Let go of what? What happened when I ran down the mountain? How it felt to find the sleeping hedgehog in the Jungle? The feeling of Gran’s hand on my back, and the smell of the autumn leaves in the garden? Drop all my precious jewels of childhood memory in the trash can of personal history—was that my psychiatrist’s professional opinion? I wasn’t sure I was willing. And let’s say I was. How did a person accomplish such a thing? By talking about it? Really? How was talking about memories I couldn’t let go meant to accomplish anything except make them even more memorable?

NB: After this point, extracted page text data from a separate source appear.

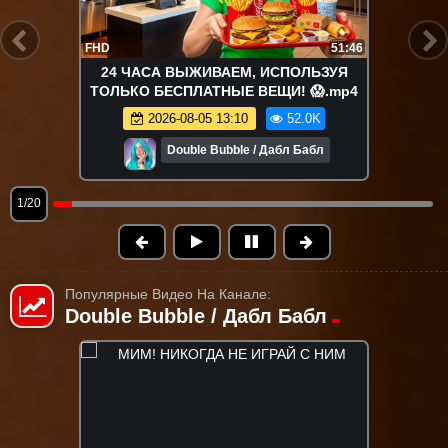
FHD
51:46
24 ЧАСА ВЫЖИВАЕМ, ИСПОЛЬЗУЯ
ТОЛЬКО БЕСПЛАТНЫЕ ВЕЩИ! 😱.mp4
2026-08-05 13:10
52.0K
Double Bubble / Дабл Бабл
1/20
Популярные Видео На Канале:
Double Bubble / Дабл Бабл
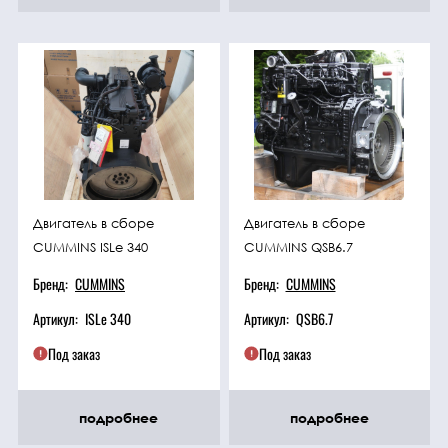
Двигатель в сборе
Двигатель в сборе
CUMMINS ISLe 340
CUMMINS QSB6.7
Бренд:
CUMMINS
Бренд:
CUMMINS
Артикул:
ISLe 340
Артикул:
QSB6.7
Под заказ
Под заказ
подробнее
подробнее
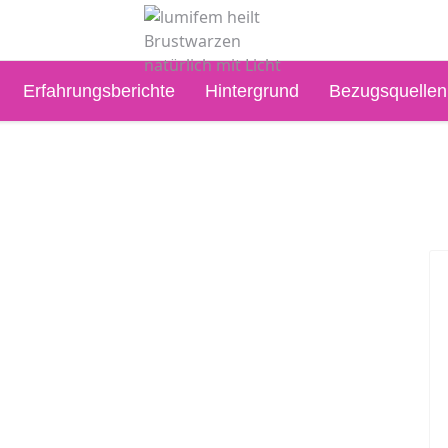
Erfahrungsberichte
Hintergrund
Bezugsquellen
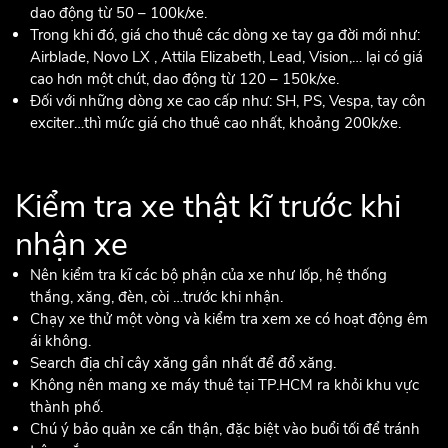
dao động từ 50 – 100k/xe.
Trong khi đó, giá cho thuê các dòng xe tay ga đời mới như:
Airblade, Novo LX , Attila Elizabeth, Lead, Vision,… lại có giá
cao hơn một chút, dao động từ 120 – 150k/xe.
Đối với những dòng xe cao cấp như: SH, PS, Vespa, tay côn
exciter…thì mức giá cho thuê cao nhất, khoảng 200k/xe.
Kiểm tra xe thật kĩ trước khi
nhận xe
Nên kiểm tra kĩ các bộ phận của xe như lốp, hệ thống
thắng, xăng, đèn, còi …trước khi nhận.
Chạy xe thử một vòng và kiểm tra xem xe có hoạt động êm
ái không.
Search địa chỉ cây xăng gần nhất để đổ xăng.
Không nên mang xe máy thuê tại TP.HCM ra khỏi khu vực
thành phố.
Chú ý bảo quản xe cẩn thận, đặc biệt vào buổi tối để tránh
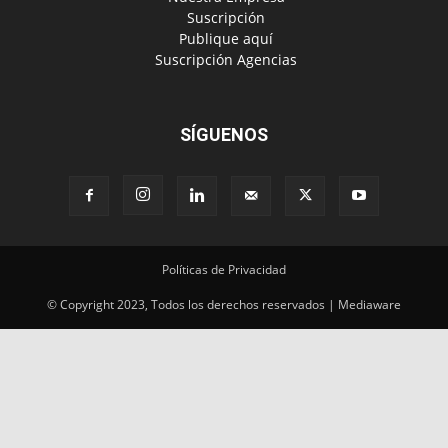
‎ Suscripción
‎ Publique aquí
‎ Suscripción Agencias
SÍGUENOS
Políticas de Privacidad
© Copyright 2023, Todos los derechos reservados | Mediaware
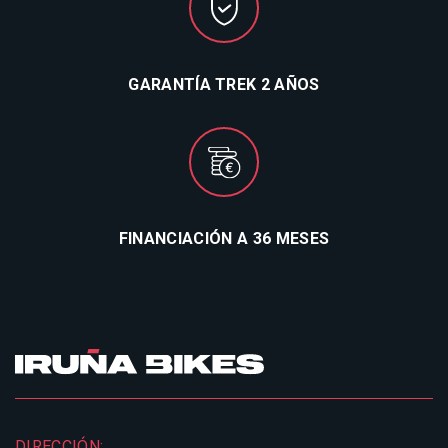
GARANTÍA TREK 2 AÑOS
FINANCIACIÓN A 36 MESES
DIRECCIÓN:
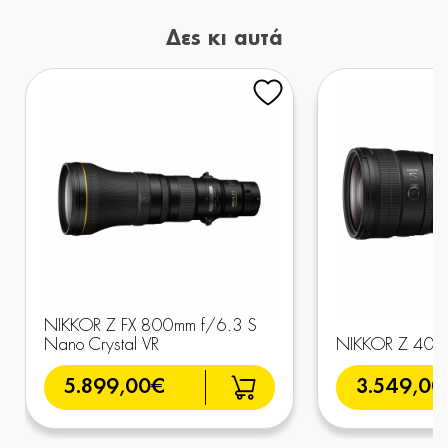
Δες κι αυτά
NIKKOR Z FX 800mm f/6.3 S
Nano Crystal VR
NIKKOR Z 400m
5.899,00€
3.549,00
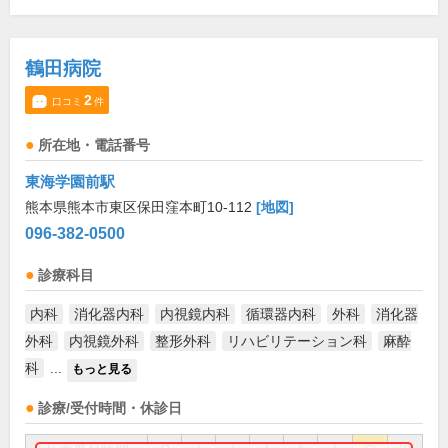
鶴田病院
2
口コミ
件
所在地・電話番号
東海学園前駅
熊本県熊本市東区保田窪本町10-112
[地図]
096-382-0500
診療科目
内科
消化器内科
内視鏡内科
循環器内科
外科
消化器
外科
内視鏡外科
整形外科
リハビリテーション科
麻酔
科
...
もっと見る
診療/受付時間・休診日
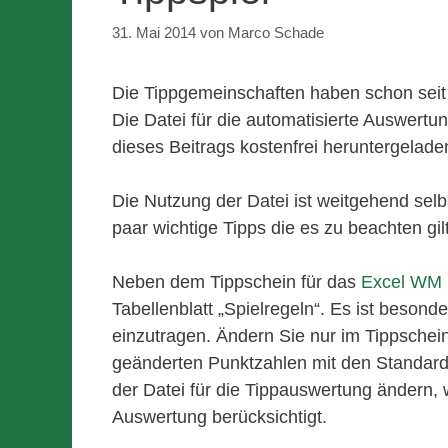
31. Mai 2014
von
Marco Schade
Die Tippgemeinschaften haben schon seit 
Die Datei für die automatisierte Auswertu
dieses Beitrags kostenfrei heruntergelad
Die Nutzung der Datei ist weitgehend sel
paar wichtige Tipps die es zu beachten gilt
Neben dem Tippschein für das
Excel WM 
Tabellenblatt „Spielregeln“. Es ist besond
einzutragen.
Ändern Sie nur im Tippschei
geänderten Punktzahlen mit den Standardp
der Datei für die Tippauswertung ändern,
Auswertung berücksichtigt.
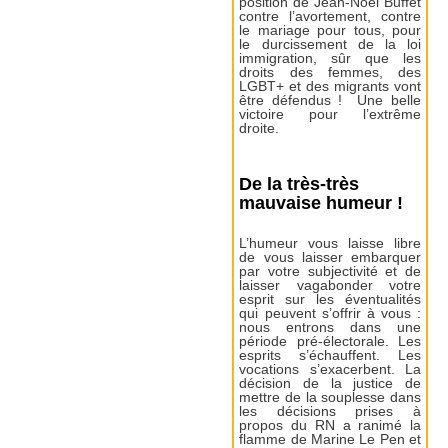
position de Jean-Noël Buffet
contre l’avortement, contre
le mariage pour tous, pour
le durcissement de la loi
immigration, sûr que les
droits des femmes, des
LGBT+ et des migrants vont
être défendus ! Une belle
victoire pour l’extrême
droite.
De la très-très
mauvaise humeur !
L’humeur vous laisse libre
de vous laisser embarquer
par votre subjectivité et de
laisser vagabonder votre
esprit sur les éventualités
qui peuvent s’offrir à vous :
nous entrons dans une
période pré-électorale. Les
esprits s’échauffent. Les
vocations s’exacerbent. La
décision de la justice de
mettre de la souplesse dans
les décisions prises à
propos du RN a ranimé la
flamme de Marine Le Pen et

MERCURY WAS THE MESSENGER between mortal humans and the gods. The Romans called him Hermes. Hermes flew back and forth between Earth and Mount Olympus, carrying messages. Nineteenth-century scholars of the humanities likened the sources of human knowledge to Mount Olympus and the interpretation of those sources to Hermes. The word hermeneutics, the philosophy of interpretation, is a coinage in tribute to Hermes. To understand the whole meaning of a book or historical period, you need to examine its component parts. Know more about the parts, and you expand your perception of the whole. Know more about the whole, and you see the parts in a new light. This cycle from whole to part and back again—what the twentieth-century German philosopher Martin Heidegger called the hermeneutic circle—constitutes the process of historical understanding: the loops of remembering and reinterpreting through which we understand the meaning of the past, whether collective or personal. There is a hermeneutics of everything, from the meaning of scripture to the history of America, from the significance of ancient myt
h to the story of your life. Your mind travels back to the old days. Time passes. When your thoughts return to the old days again, you see the past from a different perspective, yielding knowledge that in turn transforms your experience of the present moment, like a series of messages conveyed by Mercury from Mount Olympus.

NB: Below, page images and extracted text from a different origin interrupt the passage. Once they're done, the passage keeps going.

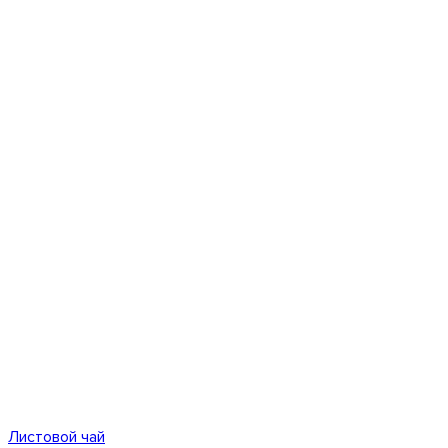
Листовой чай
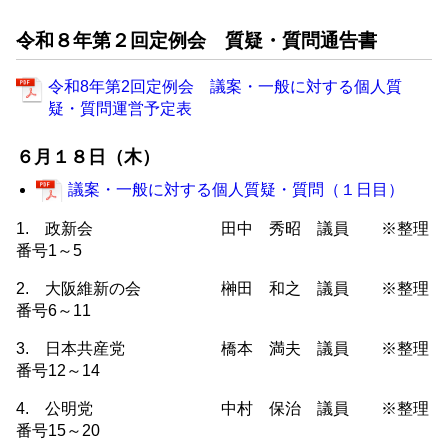
令和８年第２回定例会 質疑・質問通告書
令和8年第2回定例会 議案・一般に対する個人質
疑・質問運営予定表
６月１８日（木）
議案・一般に対する個人質疑・質問（１日目）
1. 政新会 田中 秀昭 議員 ※整理
番号1～5
2. 大阪維新の会 榊田 和之 議員 ※整理
番号6～11
3. 日本共産党 橋本 満夫 議員 ※整理
番号12～14
4. 公明党 中村 保治 議員 ※整理
番号15～20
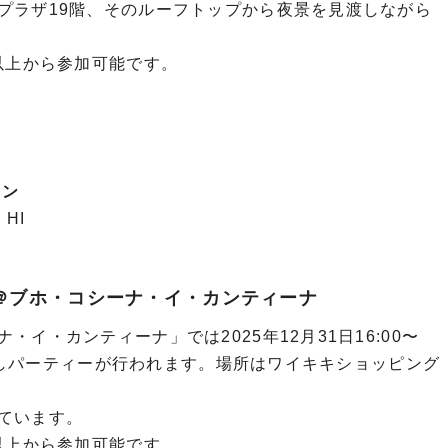
プラザ19階、そのルーフトップから夜景を見渡しながら
以上から参加可能です。
ラン
 HI
6＠ブホ・コシーナ・イ・カンティーナ
イ・カンティーナ」では2025年12月31日16:00〜
、年越しパーティーが行われます。場所はワイキキショッピング
ています。
以上から参加可能です。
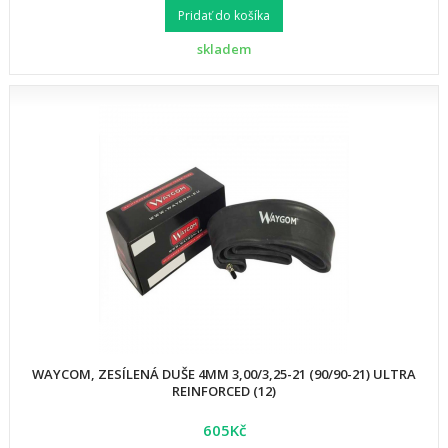
Pridať do košíka
skladem
WAYCOM, ZESÍLENÁ DUŠE 4MM 3,00/3,25-21 (90/90-21) ULTRA
REINFORCED (12)
605Kč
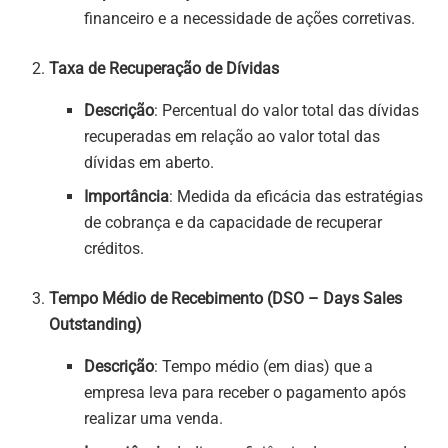
financeiro e a necessidade de ações corretivas.
Taxa de Recuperação de Dívidas
Descrição
: Percentual do valor total das dívidas
recuperadas em relação ao valor total das
dívidas em aberto.
Importância
: Medida da eficácia das estratégias
de cobrança e da capacidade de recuperar
créditos.
Tempo Médio de Recebimento (DSO – Days Sales
Outstanding)
Descrição
: Tempo médio (em dias) que a
empresa leva para receber o pagamento após
realizar uma venda.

Nothing is permanent. Loss is inevitable. Memory is how we preserve knowledge from loss. Nowadays we outsource memory to the internet. But it used to be an art form. The ancients understood memory as humanity’s principal defense against the inexorable ravages of time. An understanding of memory’s interrelationship with tragedy is implicit in a pioneering memorization technique, devised in ancient Rome, known as the memory palace. Cicero described the origin of memory palaces in De Oratore: The poet Simonides attended a dinner in a banquet hall. The building collapsed. Simonides ran out of the building and survived. Later he managed to remember the names of the people crushed in the ruins by visualizing their positions around the banquet table. You can remember anything using the technique Simonides discovered, said Cicero. Visualize a building. Imagine yourself walking through the building. For every item you want to remember, substitute a vivid image and place it in one of the imaginary rooms.

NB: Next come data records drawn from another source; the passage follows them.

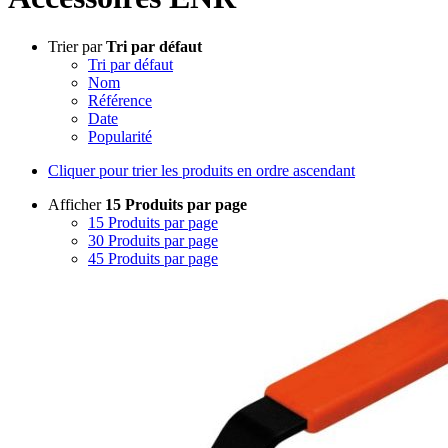
Trier par
Tri par défaut
Tri par défaut
Nom
Référence
Date
Popularité
Cliquer pour trier les produits en ordre ascendant
Afficher
15 Produits par page
15 Produits par page
30 Produits par page
45 Produits par page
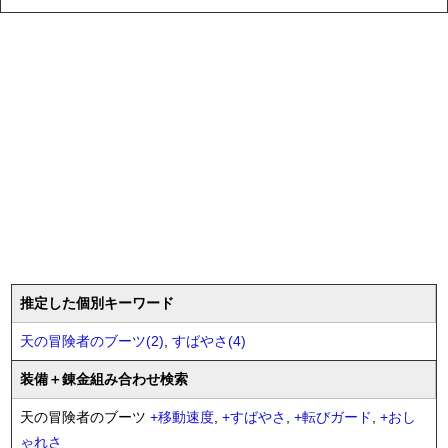
推定した個別キーワード
天の冒険者のブーツ(2)
,
すばやさ(4)
装備
＋錬金
組み合わせ検索
天の冒険者のブーツ
+
移動速度
,
+
すばやさ
,
+
転びガード
,
+
おし
ゃれさ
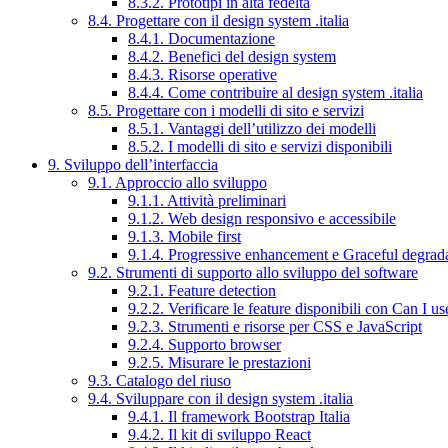
8.3.2. Prototipi in alta fedeltà
8.4. Progettare con il design system .italia
8.4.1. Documentazione
8.4.2. Benefici del design system
8.4.3. Risorse operative
8.4.4. Come contribuire al design system .italia
8.5. Progettare con i modelli di sito e servizi
8.5.1. Vantaggi dell’utilizzo dei modelli
8.5.2. I modelli di sito e servizi disponibili
9. Sviluppo dell’interfaccia
9.1. Approccio allo sviluppo
9.1.1. Attività preliminari
9.1.2. Web design responsivo e accessibile
9.1.3. Mobile first
9.1.4. Progressive enhancement e Graceful degrad
9.2. Strumenti di supporto allo sviluppo del software
9.2.1. Feature detection
9.2.2. Verificare le feature disponibili con Can I us
9.2.3. Strumenti e risorse per CSS e JavaScript
9.2.4. Supporto browser
9.2.5. Misurare le prestazioni
9.3. Catalogo del riuso
9.4. Sviluppare con il design system .italia
9.4.1. Il framework Bootstrap Italia
9.4.2. Il kit di sviluppo React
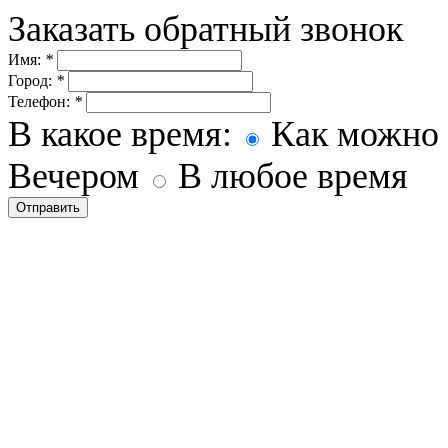
Заказать обратный звонок
Имя:
*
Город:
*
Телефон:
*
В какое время:
Как можно 
Вечером
В любое время
Отправить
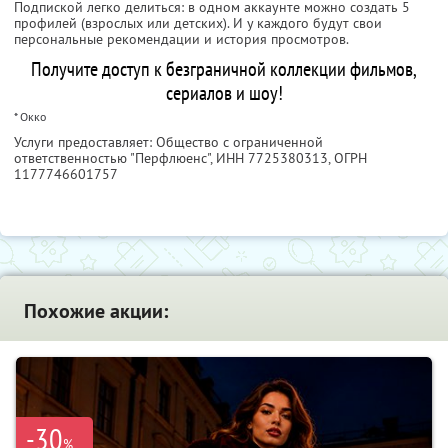
Подпиской легко делиться: в одном аккаунте можно создать 5
профилей (взрослых или детских). И у каждого будут свои
персональные рекомендации и история просмотров.
Получите доступ к безграничной коллекции фильмов,
сериалов и шоу!
* Окко
Услуги предоставляет: Общество с ограниченной
ответственностью "Перфлюенс",
ИНН 7725380313
, ОГРН
1177746601757
Похожие акции:
-30
%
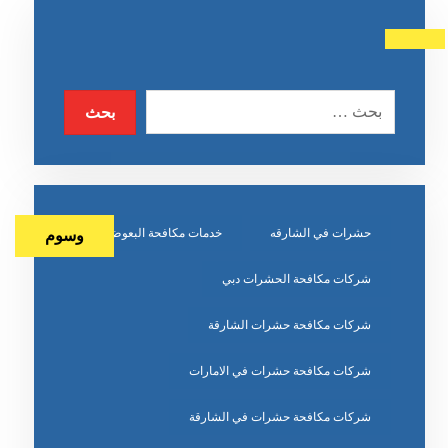
حشرات في الشارقه
خدمات مكافحة البعوض
وسوم
شركات مكافحة الحشرات دبي
شركات مكافحة حشرات الشارقة
شركات مكافحة حشرات في الامارات
شركات مكافحة حشرات في الشارقة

Centuries later the Renaissance astronomer and alchemist Giordano Bruno rediscovered the Roman memory method and elaborated on it with a complex mnemonic system. Inspired by Hermetic texts from the first century CE, Bruno linked the secret virtues of stones and plants with the power of the stars, reflecting the alchemical vision of a cosmic symmetry between microcosm and macrocosm—the universe in a grain of sand. In the famous words of a Hermetic text called The Emerald Tablet: “As above, so below.”